An important highlight of the day for me, and several of the delegates, was a treat which the centre had lined up for us. We were thrilled when Tom brought out Hugo the hedgehog and a tiny harvest mouse. It’s quite rare that we would get to photograph these charming little animals in the wild (particularly since hedgehogs have declined terribly in numbers here in the UK). Hugo was a delightful little character, happily moving around and then pausing for a few moments to explore my camera. They can move surprisingly quickly, but fortunately Hugo took a break to preen himself. I’ve seen many hedgehog families over the years but I’ve never seen one grooming itself – it’s a bit like watching a cat do the same. I had no idea that hedgehogs had such long tongues, and it was fun watching Hugo spruce himself up.
The little harvest mouse was a dynamo of energy – happily exploring a teasel.

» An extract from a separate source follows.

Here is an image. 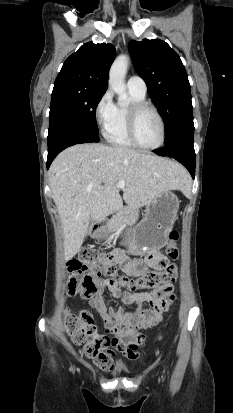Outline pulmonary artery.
<instances>
[{"instance_id": "pulmonary-artery-1", "label": "pulmonary artery", "mask_w": 233, "mask_h": 413, "mask_svg": "<svg viewBox=\"0 0 233 413\" xmlns=\"http://www.w3.org/2000/svg\"><path fill=\"white\" fill-rule=\"evenodd\" d=\"M127 88L129 91L135 92L142 96H145L147 93V86L145 81L137 75H132L128 78Z\"/></svg>"}]
</instances>
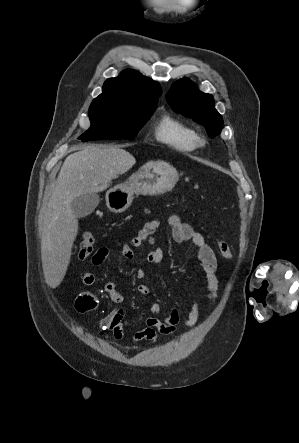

We all had a fabulous day and I’d like to see huge thank you to Olympus for arranging everything for us – and to all of the delegates who attended. The staff at the centre did a wonderful job of welcoming us and helping us to achieve our goals for the event. And thank you to keepers Tom and Meg for keeping everything under control. And last but not least, if you’re ever in Surrey and if you fancy a few hours of relaxing animal photography then do visit the British Wildlife Centre. It’s a very special place and the conservation work undertaken there is really important.
Keep an eye open on the Olympus website because there are plenty of interesting events and workshops suitable for everyone. In fact you don’t even need to be an Olympus user to attend many of these outings.
The key thing with photographing animals (and of course your human subjects if you’re an outdoor portrait photographer) is that we must pay attention to the background. Before I take any pictures I’ll move around whilst I look for two things; appropriate light and the kind of background which helps to highlight the subject (or at least free from unnecessary distractions).